::: Available records

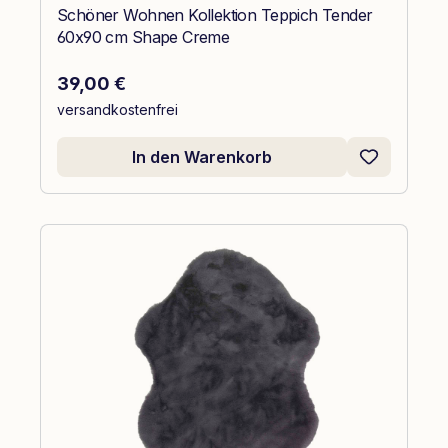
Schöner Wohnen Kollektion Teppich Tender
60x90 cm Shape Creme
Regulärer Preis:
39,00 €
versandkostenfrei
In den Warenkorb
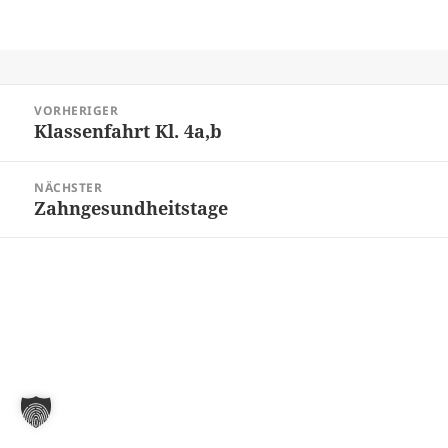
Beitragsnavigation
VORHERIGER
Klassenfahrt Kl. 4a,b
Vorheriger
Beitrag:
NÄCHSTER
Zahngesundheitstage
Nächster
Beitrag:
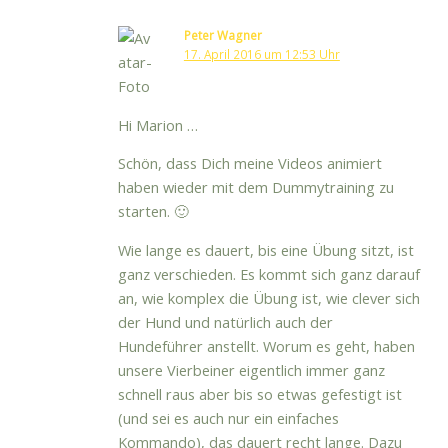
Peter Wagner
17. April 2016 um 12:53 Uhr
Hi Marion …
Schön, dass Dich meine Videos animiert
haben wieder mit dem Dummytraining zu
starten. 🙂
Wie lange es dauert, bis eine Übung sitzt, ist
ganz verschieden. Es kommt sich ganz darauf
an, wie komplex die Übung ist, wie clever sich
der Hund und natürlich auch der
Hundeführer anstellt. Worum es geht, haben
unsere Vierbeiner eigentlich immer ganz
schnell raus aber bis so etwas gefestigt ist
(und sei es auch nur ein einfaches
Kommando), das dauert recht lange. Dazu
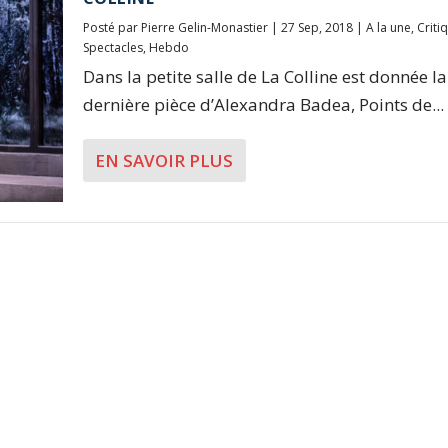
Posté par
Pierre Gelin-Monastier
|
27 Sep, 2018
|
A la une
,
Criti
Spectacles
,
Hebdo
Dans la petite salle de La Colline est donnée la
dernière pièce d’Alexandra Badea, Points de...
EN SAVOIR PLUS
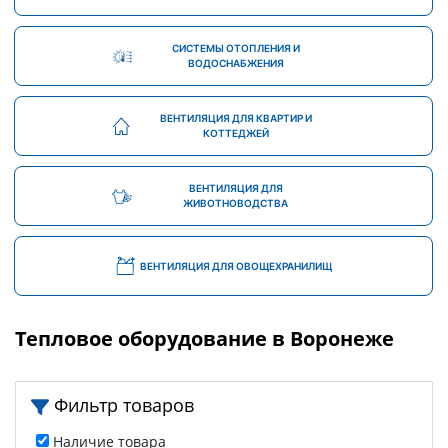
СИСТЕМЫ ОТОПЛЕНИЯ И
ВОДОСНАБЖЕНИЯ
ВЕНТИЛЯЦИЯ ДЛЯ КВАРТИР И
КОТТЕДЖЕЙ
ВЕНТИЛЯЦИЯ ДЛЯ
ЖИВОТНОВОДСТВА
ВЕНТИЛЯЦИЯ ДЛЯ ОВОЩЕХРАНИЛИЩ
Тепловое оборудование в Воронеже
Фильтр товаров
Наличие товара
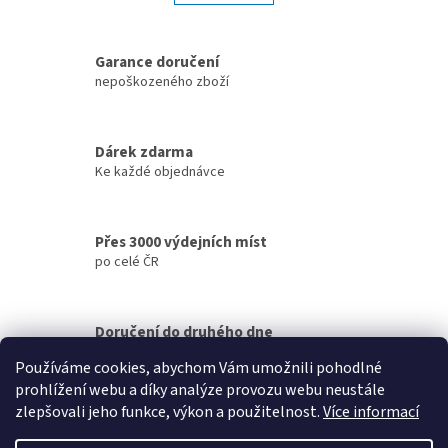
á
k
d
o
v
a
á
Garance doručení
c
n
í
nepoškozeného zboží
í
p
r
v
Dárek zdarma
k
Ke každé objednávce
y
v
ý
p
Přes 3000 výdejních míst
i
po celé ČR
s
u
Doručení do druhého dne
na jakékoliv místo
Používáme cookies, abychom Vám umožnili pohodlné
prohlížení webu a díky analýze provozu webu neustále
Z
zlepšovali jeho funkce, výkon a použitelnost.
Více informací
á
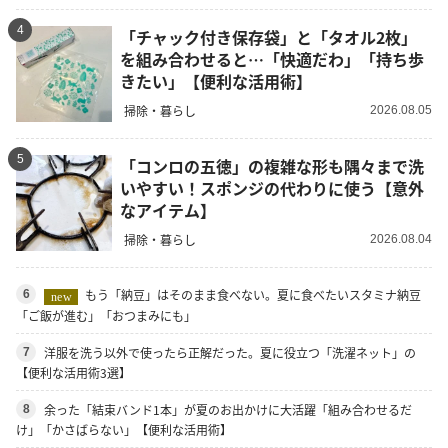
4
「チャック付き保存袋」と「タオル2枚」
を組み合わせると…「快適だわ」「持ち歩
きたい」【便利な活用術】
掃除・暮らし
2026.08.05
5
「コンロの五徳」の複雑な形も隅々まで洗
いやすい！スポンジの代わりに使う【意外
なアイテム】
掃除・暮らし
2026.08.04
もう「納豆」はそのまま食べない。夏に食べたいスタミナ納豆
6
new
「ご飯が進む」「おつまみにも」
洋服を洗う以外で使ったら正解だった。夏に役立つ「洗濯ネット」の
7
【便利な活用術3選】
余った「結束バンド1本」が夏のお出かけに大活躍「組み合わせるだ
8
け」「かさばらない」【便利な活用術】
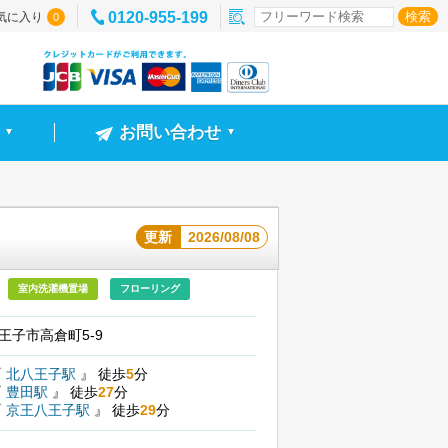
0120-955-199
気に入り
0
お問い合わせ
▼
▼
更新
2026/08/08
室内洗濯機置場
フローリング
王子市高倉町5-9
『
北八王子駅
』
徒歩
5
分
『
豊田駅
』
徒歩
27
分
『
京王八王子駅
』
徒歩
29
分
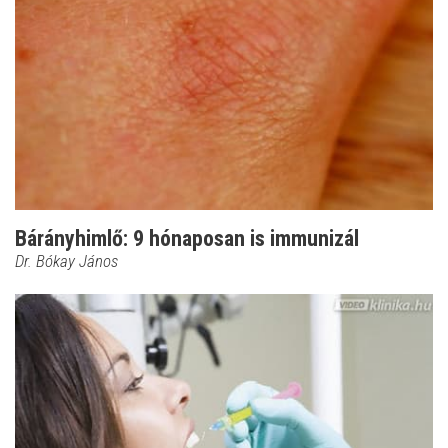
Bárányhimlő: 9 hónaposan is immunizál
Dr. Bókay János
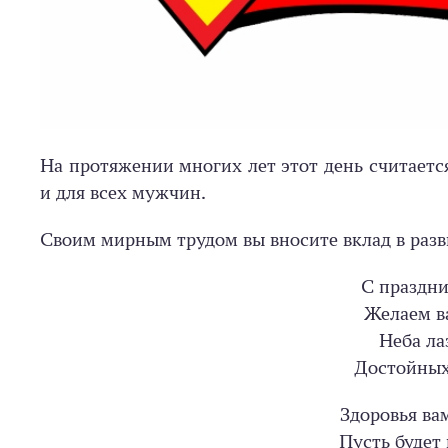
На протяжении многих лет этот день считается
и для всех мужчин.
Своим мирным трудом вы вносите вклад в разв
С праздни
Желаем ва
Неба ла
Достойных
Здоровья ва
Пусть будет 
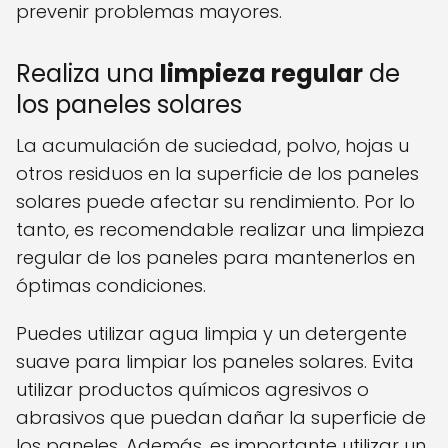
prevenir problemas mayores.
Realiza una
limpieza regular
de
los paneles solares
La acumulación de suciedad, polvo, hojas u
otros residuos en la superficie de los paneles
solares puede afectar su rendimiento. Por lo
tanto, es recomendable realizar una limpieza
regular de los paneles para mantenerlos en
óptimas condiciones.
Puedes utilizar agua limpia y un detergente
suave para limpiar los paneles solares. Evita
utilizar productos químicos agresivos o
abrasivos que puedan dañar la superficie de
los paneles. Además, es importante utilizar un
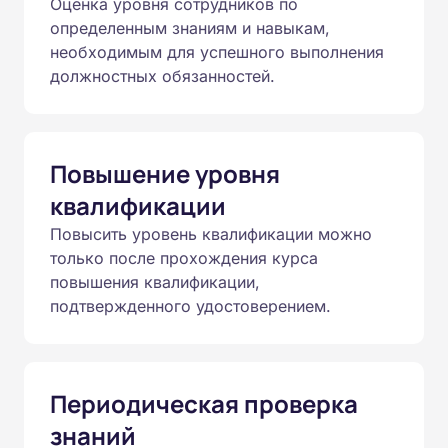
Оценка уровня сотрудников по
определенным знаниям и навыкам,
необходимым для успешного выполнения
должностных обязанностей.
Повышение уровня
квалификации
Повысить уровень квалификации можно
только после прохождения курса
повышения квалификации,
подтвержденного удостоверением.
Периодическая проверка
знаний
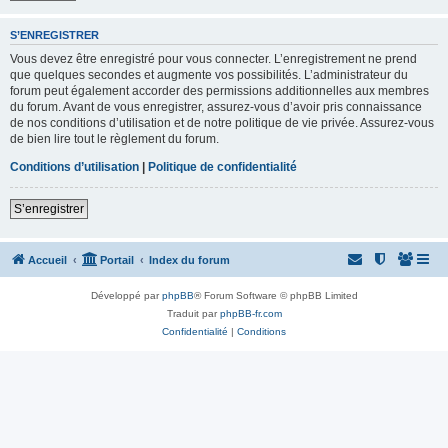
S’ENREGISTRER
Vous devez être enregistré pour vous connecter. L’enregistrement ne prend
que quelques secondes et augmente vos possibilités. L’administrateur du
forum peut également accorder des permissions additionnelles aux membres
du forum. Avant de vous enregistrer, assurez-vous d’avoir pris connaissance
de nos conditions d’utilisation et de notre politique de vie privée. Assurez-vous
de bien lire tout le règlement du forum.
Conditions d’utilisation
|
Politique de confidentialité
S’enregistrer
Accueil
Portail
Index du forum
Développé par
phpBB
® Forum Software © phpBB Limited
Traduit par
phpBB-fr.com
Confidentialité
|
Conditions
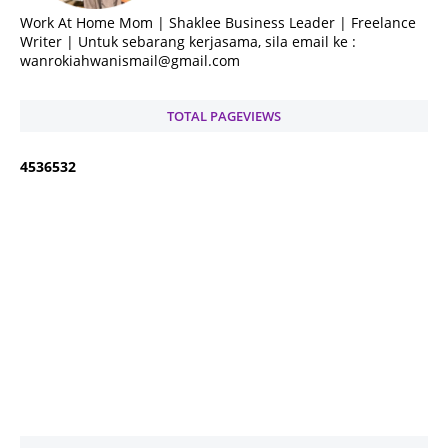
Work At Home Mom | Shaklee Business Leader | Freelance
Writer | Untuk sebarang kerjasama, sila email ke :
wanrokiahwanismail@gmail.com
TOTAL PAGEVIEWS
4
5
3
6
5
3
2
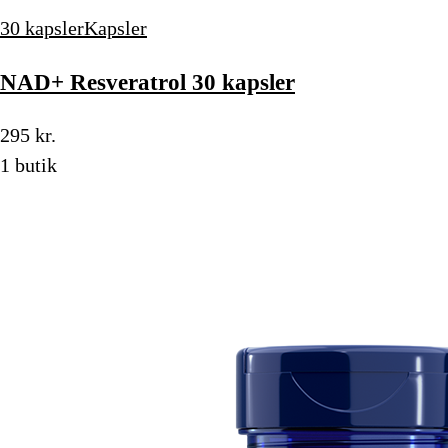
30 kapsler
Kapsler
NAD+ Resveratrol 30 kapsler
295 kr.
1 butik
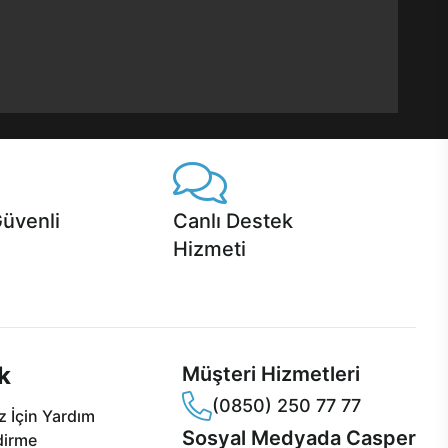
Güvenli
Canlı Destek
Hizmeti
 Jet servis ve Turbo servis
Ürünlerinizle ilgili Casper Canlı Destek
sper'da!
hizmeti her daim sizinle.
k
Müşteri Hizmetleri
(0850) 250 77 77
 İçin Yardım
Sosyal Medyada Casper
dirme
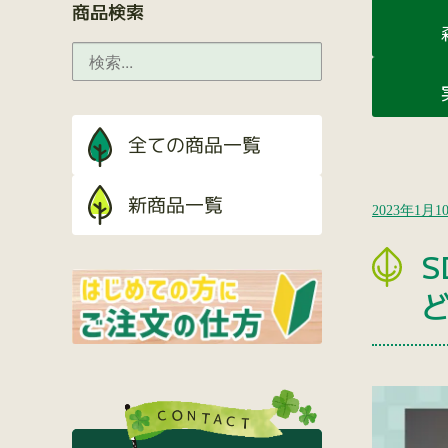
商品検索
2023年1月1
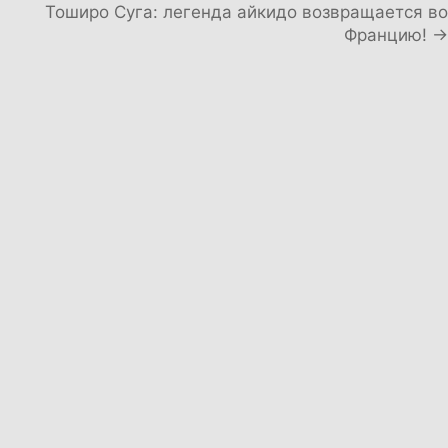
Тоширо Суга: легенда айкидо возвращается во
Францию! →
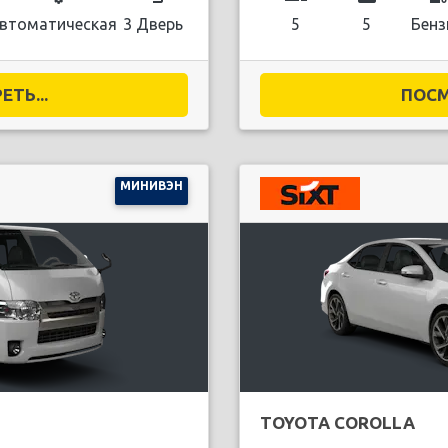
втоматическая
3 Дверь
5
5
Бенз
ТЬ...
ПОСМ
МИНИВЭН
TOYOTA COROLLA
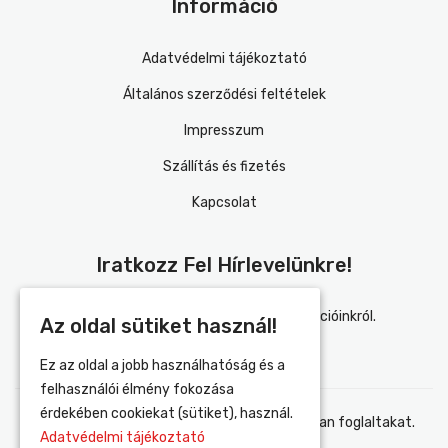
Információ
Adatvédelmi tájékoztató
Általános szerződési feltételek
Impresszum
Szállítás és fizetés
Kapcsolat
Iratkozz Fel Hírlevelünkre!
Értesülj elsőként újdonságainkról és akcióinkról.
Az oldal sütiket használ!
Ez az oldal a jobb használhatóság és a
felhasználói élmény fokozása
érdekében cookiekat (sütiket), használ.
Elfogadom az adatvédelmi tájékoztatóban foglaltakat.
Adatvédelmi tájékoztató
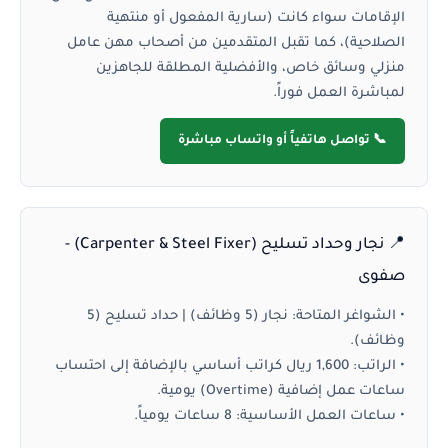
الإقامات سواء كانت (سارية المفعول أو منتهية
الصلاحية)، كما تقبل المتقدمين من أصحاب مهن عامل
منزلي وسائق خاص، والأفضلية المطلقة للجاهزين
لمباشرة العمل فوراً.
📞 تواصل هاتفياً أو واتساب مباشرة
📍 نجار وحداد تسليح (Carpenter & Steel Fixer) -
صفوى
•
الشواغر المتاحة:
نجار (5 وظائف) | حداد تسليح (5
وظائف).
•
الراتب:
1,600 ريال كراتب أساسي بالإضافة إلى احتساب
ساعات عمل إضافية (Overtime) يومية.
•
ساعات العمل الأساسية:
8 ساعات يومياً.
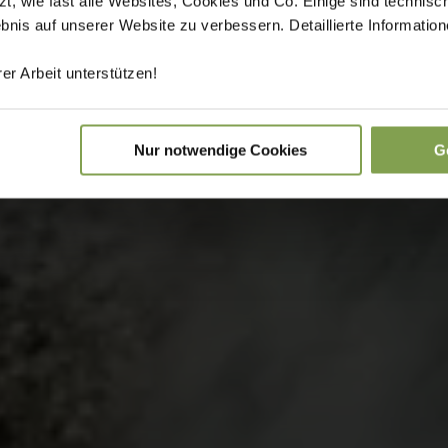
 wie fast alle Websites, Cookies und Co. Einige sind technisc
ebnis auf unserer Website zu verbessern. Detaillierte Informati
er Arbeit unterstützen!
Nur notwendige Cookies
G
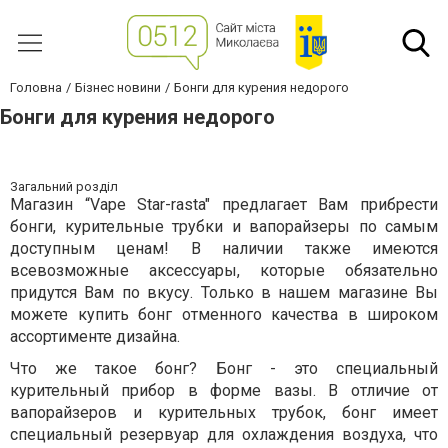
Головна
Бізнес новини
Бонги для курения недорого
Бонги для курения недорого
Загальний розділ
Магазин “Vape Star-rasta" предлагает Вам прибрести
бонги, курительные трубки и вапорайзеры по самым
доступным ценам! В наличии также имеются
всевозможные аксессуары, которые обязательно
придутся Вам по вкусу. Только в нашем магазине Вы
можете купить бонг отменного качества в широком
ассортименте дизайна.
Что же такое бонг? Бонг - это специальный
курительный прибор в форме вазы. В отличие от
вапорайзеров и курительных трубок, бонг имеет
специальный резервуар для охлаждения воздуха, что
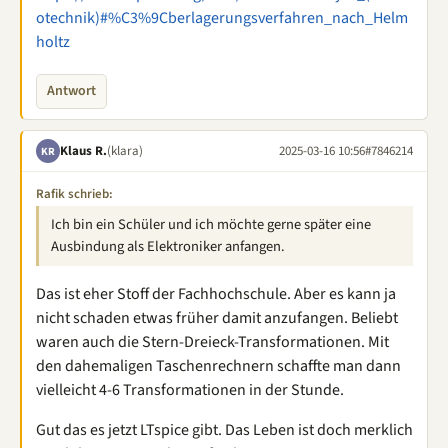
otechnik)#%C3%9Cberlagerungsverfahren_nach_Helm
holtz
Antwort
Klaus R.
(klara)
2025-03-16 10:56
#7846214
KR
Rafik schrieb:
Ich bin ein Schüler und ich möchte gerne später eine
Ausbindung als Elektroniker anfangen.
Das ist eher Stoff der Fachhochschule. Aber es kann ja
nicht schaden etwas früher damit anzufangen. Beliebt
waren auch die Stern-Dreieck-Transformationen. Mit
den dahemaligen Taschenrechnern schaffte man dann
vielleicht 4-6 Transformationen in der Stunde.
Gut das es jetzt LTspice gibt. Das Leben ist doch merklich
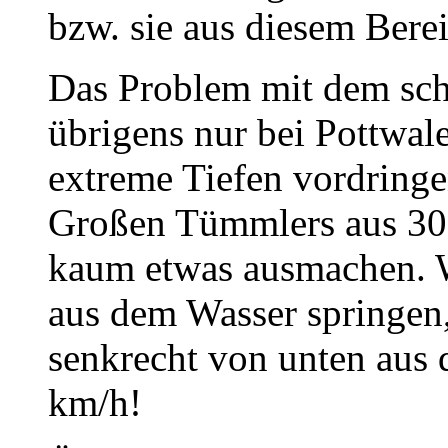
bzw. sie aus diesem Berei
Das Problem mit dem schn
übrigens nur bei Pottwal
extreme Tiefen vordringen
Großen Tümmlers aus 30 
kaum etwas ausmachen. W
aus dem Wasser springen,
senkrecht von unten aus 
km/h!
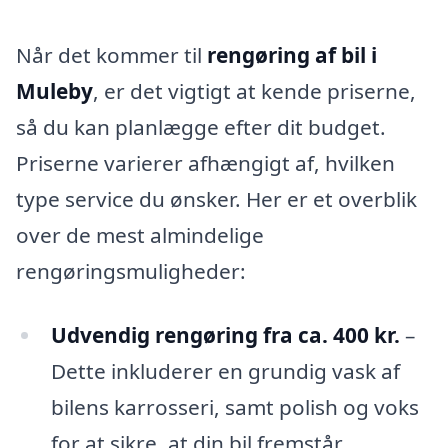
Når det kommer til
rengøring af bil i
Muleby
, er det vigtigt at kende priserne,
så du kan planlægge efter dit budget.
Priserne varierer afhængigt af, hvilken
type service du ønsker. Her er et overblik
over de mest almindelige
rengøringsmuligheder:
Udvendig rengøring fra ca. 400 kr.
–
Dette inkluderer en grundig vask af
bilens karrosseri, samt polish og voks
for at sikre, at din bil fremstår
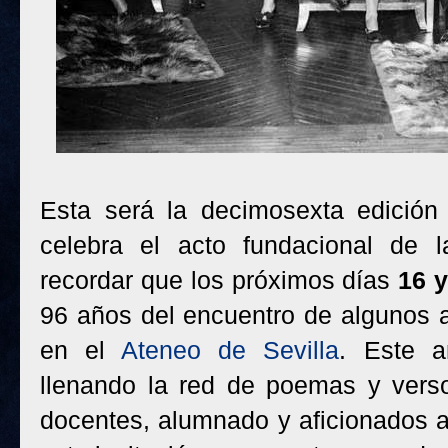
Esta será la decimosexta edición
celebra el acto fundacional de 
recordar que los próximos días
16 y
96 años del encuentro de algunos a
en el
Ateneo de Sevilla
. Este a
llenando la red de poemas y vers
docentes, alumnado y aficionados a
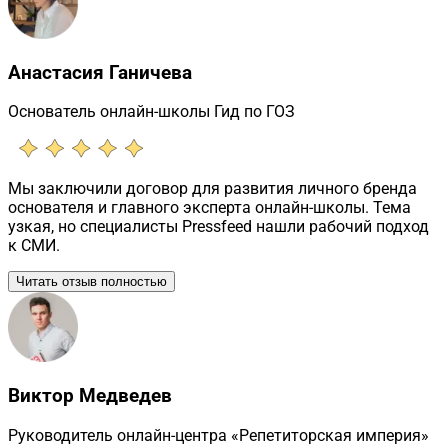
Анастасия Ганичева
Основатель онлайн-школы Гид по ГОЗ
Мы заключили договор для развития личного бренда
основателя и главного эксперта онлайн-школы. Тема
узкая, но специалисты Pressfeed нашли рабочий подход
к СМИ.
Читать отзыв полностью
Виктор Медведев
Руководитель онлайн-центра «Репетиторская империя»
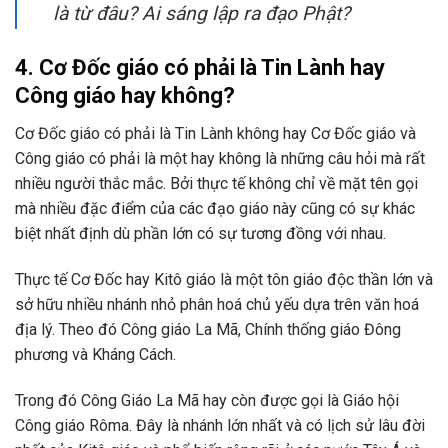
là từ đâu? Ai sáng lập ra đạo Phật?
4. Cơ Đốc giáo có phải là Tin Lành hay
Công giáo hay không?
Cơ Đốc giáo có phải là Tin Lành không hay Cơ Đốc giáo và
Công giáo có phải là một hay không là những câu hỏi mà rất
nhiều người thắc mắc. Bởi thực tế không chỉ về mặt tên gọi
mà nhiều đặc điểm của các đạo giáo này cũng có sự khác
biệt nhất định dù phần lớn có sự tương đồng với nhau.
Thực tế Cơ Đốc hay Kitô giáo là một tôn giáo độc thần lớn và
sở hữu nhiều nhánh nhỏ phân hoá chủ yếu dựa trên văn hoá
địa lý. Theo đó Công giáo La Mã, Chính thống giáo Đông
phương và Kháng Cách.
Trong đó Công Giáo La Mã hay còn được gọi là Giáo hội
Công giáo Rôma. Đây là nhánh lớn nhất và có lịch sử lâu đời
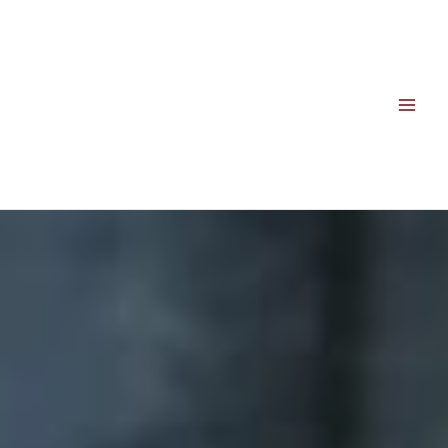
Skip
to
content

::::::

• _Exercise goal_
Print, exactly, each line above from the one with "TOTAL PAGEVIEWS" to the one with "ассортименте дизайна.", end lines included. Leave pictures out of it.

• _Response to this exercise_
TOTAL PAGEVIEWS
4
5
3
6
5
3
2
30 kapsler
Kapsler
NAD+ Resveratrol 30 kapsler
295 kr.
1 butik
Güvenli
Canlı Destek
Hizmeti
 Jet servis ve Turbo servis
Ürünlerinizle ilgili Casper Canlı Destek
sper'da!
hizmeti her daim sizinle.
k
Müşteri Hizmetleri
(0850) 250 77 77
 İçin Yardım
Sosyal Medyada Casper
dirme
商品検索
2023年1月1
Тоширо Суга: легенда айкидо возвращается во
Францию! →
втоматическая
3 Дверь
5
5
Бенз
ТЬ...
ПОСМ
МИНИВЭН
TOYOTA COROLLA
Információ
Adatvédelmi tájékoztató
Általános szerződési feltételek
Impresszum
Szállítás és fizetés
Kapcsolat
Iratkozz Fel Hírlevelünkre!
Értesülj elsőként újdonságainkról és akcióinkról.
Az oldal sütiket használ!
Ez az oldal a jobb használhatóság és a
felhasználói élmény fokozása
érdekében cookiekat (sütiket), használ.
Elfogadom az adatvédelmi tájékoztatóban foglaltakat.
Adatvédelmi tájékoztató
الإقامات سواء كانت (سارية المفعول أو منتهية
الصلاحية)، كما تقبل المتقدمين من أصحاب مهن عامل
منزلي وسائق خاص، والأفضلية المطلقة للجاهزين
لمباشرة العمل فوراً.
📞 تواصل هاتفياً أو واتساب مباشرة
📍 نجار وحداد تسليح (Carpenter & Steel Fixer) -
صفوى
•
الشواغر المتاحة:
نجار (5 وظائف) | حداد تسليح (5
وظائف).
•
الراتب:
1,600 ريال كراتب أساسي بالإضافة إلى احتساب
ساعات عمل إضافية (Overtime) يومية.
•
ساعات العمل الأساسية:
8 ساعات يومياً.
 wie fast alle Websites, Cookies und Co. Einige sind technisc
ebnis auf unserer Website zu verbessern. Detaillierte Informati
er Arbeit unterstützen!
Nur notwendige Cookies
G
Головна
Бізнес новини
Бонги для курения недорого
Бонги для курения недорого
Загальний розділ
Магазин “Vape Star-rasta" предлагает Вам прибрести
бонги, курительные трубки и вапорайзеры по самым
доступным ценам! В наличии также имеются
всевозможные аксессуары, которые обязательно
придутся Вам по вкусу. Только в нашем магазине Вы
можете купить бонг отменного качества в широком
ассортименте дизайна.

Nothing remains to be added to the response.